Being open and approachable

mum and son on porch
mum and son on porch

mum and son on porch

It’s important to make sure that your child knows that you are there for them through this process of discovering their sexuality and gender identity. It can be a tough time for them but one of the best ways to demonstrate your support is to show your child that you are a partner in this process and that they don’t have to do it alone.

Ways to be open and approachable:

  • show a genuine interest in how they see themselves, what they think, and what they’re experiencing
  • offer to practice how to respond to negative comments, or how to approach telling other people
  • ask questions, and listen
  • empathise with them, share your experiences, and just be there for them
  • show them you are supportive of whatever decision they make and that you will love them whatever their sexuality, gender identity, or however they express themselves
  • encourage them to keep you in the know about how they feel and what they want to do about it. Tell them you’re happy to help them look for more information or to talk to others on their behalf if they want you to.

People are often aware of their sexuality or their gender from a very young age, but they don’t necessarily have the words to express it. Whether or not your child is questioning their sexuality or gender identity, it’s important that you help them feel comfortable enough to talk about it.
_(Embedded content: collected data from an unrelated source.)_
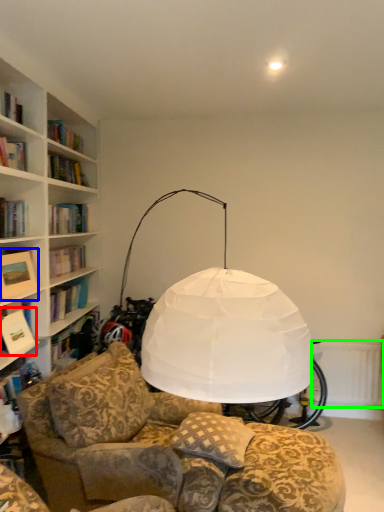 Question: Based on their relative distances, which object is farther from book (highlighted by a red box)? Choose from picture frame (highlighted by a blue box) and radiator (highlighted by a green box).

Choices:
 (A) picture frame
 (B) radiator

Answer: (B) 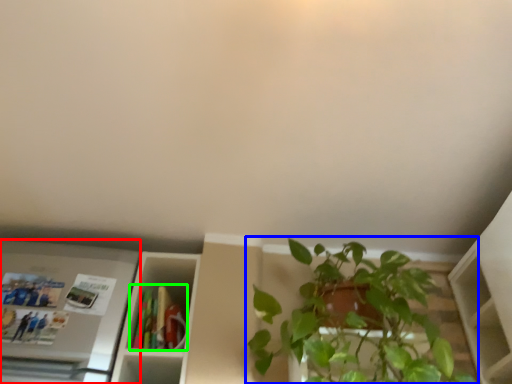 Question: Which object is the closest to the appliance (highlighted by a red box)? Choose among these: houseplant (highlighted by a blue box) or book (highlighted by a green box).

Choices:
 (A) houseplant
 (B) book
Here are some helpful conversation starters that you might want to use with your child, that we know can be effective, based on current research and psychology:

  • some people are attracted to just one type of person or gender; other people are attracted to many different people. Either is ok
  • people don’t have to choose right away if they’re straight or gay or something else. Everyone should take all the time they need to figure out what they feel and what they want to call it
  • similarly, gender isn’t always as simple as whether we’re a boy or a girl
  • In our society, there are often a lot of different opinions about how people should dress and act, based on their biological gender. Regardless of what others think, people should be free to choose what feels right for them
  • sometimes inside people feel like they are more of a boy, or a girl, or that being either doesn’t feel right for them. It’s okay to feel different inside
  • everyone has the right to choose what they want to be identified as and what they want people to call them.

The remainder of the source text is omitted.